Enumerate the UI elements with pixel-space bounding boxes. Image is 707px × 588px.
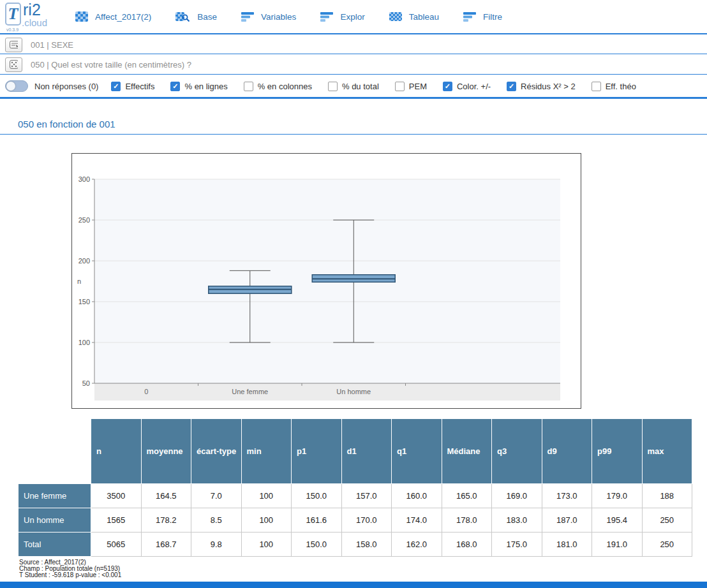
row-header: Un homme	[19, 508, 91, 533]
table-cell: 178.0	[442, 508, 492, 533]
table-cell: 162.0	[392, 533, 442, 557]
column-header-d9: d9	[542, 419, 592, 484]
row-header: Total	[19, 533, 91, 557]
base-grid-search-icon	[175, 12, 190, 21]
top-navigation-bar: T ri2 .cloud v0.3.9 Affect_2017(2) Base …	[0, 0, 707, 34]
svg-text:Un homme: Un homme	[336, 388, 371, 395]
option-r-sidus-x-2[interactable]: Résidus X² > 2	[507, 82, 576, 91]
checkbox-icon[interactable]	[111, 82, 121, 91]
table-cell: 173.0	[542, 484, 592, 508]
version-label: v0.3.9	[6, 27, 19, 32]
column-header-min: min	[241, 419, 292, 484]
nav-item-base[interactable]: Base	[175, 12, 217, 22]
table-cell: 250	[642, 533, 692, 557]
app-root: T ri2 .cloud v0.3.9 Affect_2017(2) Base …	[0, 0, 707, 588]
table-cell: 168.0	[442, 533, 492, 557]
table-cell: 8.5	[191, 508, 242, 533]
nav-label: Variables	[261, 12, 296, 22]
checkbox-icon[interactable]	[443, 82, 452, 91]
tstudent-note: T Student : -59.618 p-value : <0.001	[19, 572, 121, 578]
svg-text:200: 200	[78, 257, 90, 265]
column-header-q3: q3	[492, 419, 542, 484]
variable-050-label: 050 | Quel est votre taille (en centimèt…	[31, 60, 191, 70]
svg-text:0: 0	[144, 388, 148, 395]
svg-text:100: 100	[78, 339, 90, 346]
table-cell: 164.5	[141, 484, 191, 508]
checkbox-icon[interactable]	[592, 82, 601, 91]
table-corner	[19, 419, 91, 484]
variables-bars-icon	[241, 11, 254, 22]
nav-label: Explor	[340, 12, 364, 22]
nav-label: Tableau	[409, 12, 439, 22]
column-header-cart-type: écart-type	[191, 419, 242, 484]
nav-label: Base	[197, 12, 217, 22]
filter-bars-icon	[463, 11, 476, 22]
statistics-table: nmoyenneécart-typeminp1d1q1Médianeq3d9p9…	[18, 418, 692, 557]
column-header-n: n	[91, 419, 142, 484]
svg-text:50: 50	[82, 379, 90, 387]
option-pem[interactable]: PEM	[395, 82, 427, 91]
checkbox-icon[interactable]	[244, 82, 253, 91]
option-en-colonnes[interactable]: % en colonnes	[244, 82, 312, 91]
table-cell: 165.0	[442, 484, 492, 508]
nav-item-explor[interactable]: Explor	[320, 11, 364, 22]
checkbox-icon[interactable]	[170, 82, 180, 91]
logo-cloud-text: .cloud	[22, 17, 47, 28]
variable-row-050: 050 | Quel est votre taille (en centimèt…	[0, 55, 707, 75]
table-cell: 100	[241, 533, 292, 557]
nav-item-tableau[interactable]: Tableau	[389, 12, 439, 22]
checkbox-icon[interactable]	[395, 82, 405, 91]
logo-t-icon: T	[5, 3, 21, 26]
table-row: Total5065168.79.8100150.0158.0162.0168.0…	[19, 533, 692, 557]
nav-label: Affect_2017(2)	[95, 12, 151, 22]
nav-item-variables[interactable]: Variables	[241, 11, 296, 22]
checkbox-label: % en lignes	[184, 82, 227, 91]
main-nav: Affect_2017(2) Base Variables Explor Tab…	[75, 11, 502, 22]
table-cell: 3500	[91, 484, 142, 508]
option-color[interactable]: Color. +/-	[443, 82, 491, 91]
select-variable-icon	[10, 41, 18, 48]
checkbox-label: Color. +/-	[457, 82, 491, 91]
nav-item-filtre[interactable]: Filtre	[463, 11, 502, 22]
dataset-grid-icon	[75, 11, 88, 22]
table-cell: 1565	[91, 508, 142, 533]
column-header-m-diane: Médiane	[442, 419, 492, 484]
checkbox-label: PEM	[409, 82, 427, 91]
table-cell: 183.0	[492, 508, 542, 533]
table-cell: 168.7	[141, 533, 191, 557]
numeric-variable-button[interactable]	[5, 57, 22, 72]
table-grid-icon	[389, 12, 402, 21]
table-cell: 158.0	[341, 533, 392, 557]
variable-row-001: 001 | SEXE	[0, 36, 707, 54]
non-responses-toggle[interactable]	[5, 80, 28, 92]
bottom-accent-bar	[0, 582, 707, 588]
svg-text:250: 250	[78, 216, 90, 224]
boxplot-chart: 50100150200250300n0Une femmeUn homme	[72, 154, 579, 407]
option-effectifs[interactable]: Effectifs	[111, 82, 154, 91]
svg-text:n: n	[77, 277, 81, 285]
option-eff-th-o[interactable]: Eff. théo	[592, 82, 636, 91]
table-cell: 161.6	[292, 508, 342, 533]
option-en-lignes[interactable]: % en lignes	[170, 82, 227, 91]
checkbox-label: Eff. théo	[606, 82, 636, 91]
checkbox-icon[interactable]	[328, 82, 338, 91]
table-cell: 160.0	[392, 484, 442, 508]
table-cell: 175.0	[492, 533, 542, 557]
option-du-total[interactable]: % du total	[328, 82, 379, 91]
checkbox-icon[interactable]	[507, 82, 516, 91]
logo-t-letter: T	[8, 4, 19, 24]
svg-text:Une femme: Une femme	[232, 388, 268, 395]
explor-bars-icon	[320, 11, 333, 22]
table-cell: 7.0	[191, 484, 242, 508]
column-header-max: max	[642, 419, 692, 484]
boxplot-panel: 50100150200250300n0Une femmeUn homme	[71, 153, 581, 409]
options-toolbar: Non réponses (0) Effectifs% en lignes% e…	[0, 75, 707, 99]
checkbox-label: Résidus X² > 2	[521, 82, 576, 91]
table-cell: 170.0	[341, 508, 392, 533]
table-cell: 157.0	[341, 484, 392, 508]
toggle-knob	[6, 82, 15, 91]
table-row: Un homme1565178.28.5100161.6170.0174.017…	[19, 508, 692, 533]
nav-item-affect-2017[interactable]: Affect_2017(2)	[75, 11, 151, 22]
table-cell: 179.0	[592, 484, 643, 508]
select-variable-button[interactable]	[5, 38, 22, 52]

────────────────

Problem to work on:
Look through the data above for the word "logo". Report each line where it occurs.

Written response:
logo-cloud-text: .cloud	[22, 17, 47, 28]
logo-t-icon: T	[5, 3, 21, 26]
logo-t-letter: T	[8, 4, 19, 24]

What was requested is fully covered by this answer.